[TASK DATA]:
··········

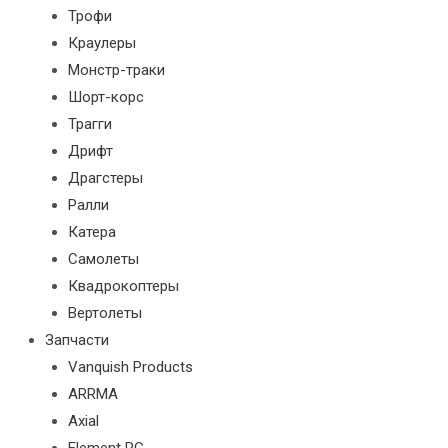
Трофи
Краулеры
Монстр-траки
Шорт-корс
Трагги
Дрифт
Драгстеры
Ралли
Катера
Самолеты
Квадрокоптеры
Вертолеты
Запчасти
Vanquish Products
ARRMA
Axial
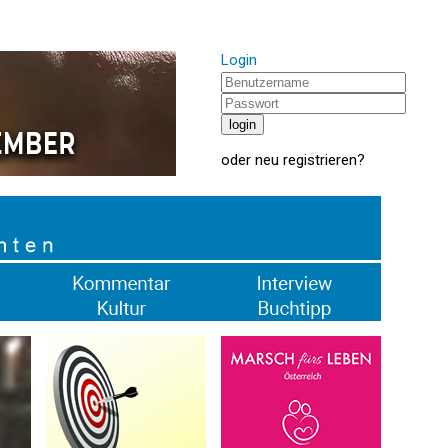
Login
oder
neu registrieren
?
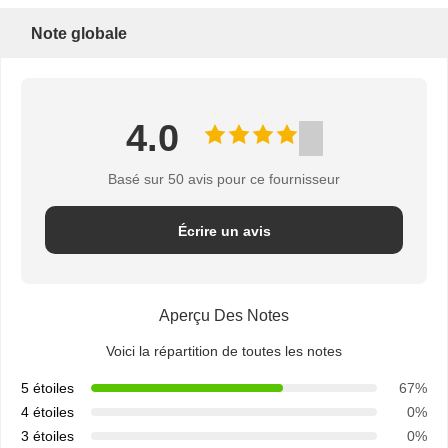
Note globale
4.0
Basé sur 50 avis pour ce fournisseur
Écrire un avis
Aperçu Des Notes
Voici la répartition de toutes les notes
5 étoiles
67%
4 étoiles
0%
3 étoiles
0%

··········

[THE TASK]:
Examine the records above and state the number of lines that include "avis", with no further text.

[WRITTEN ANSWER]:
2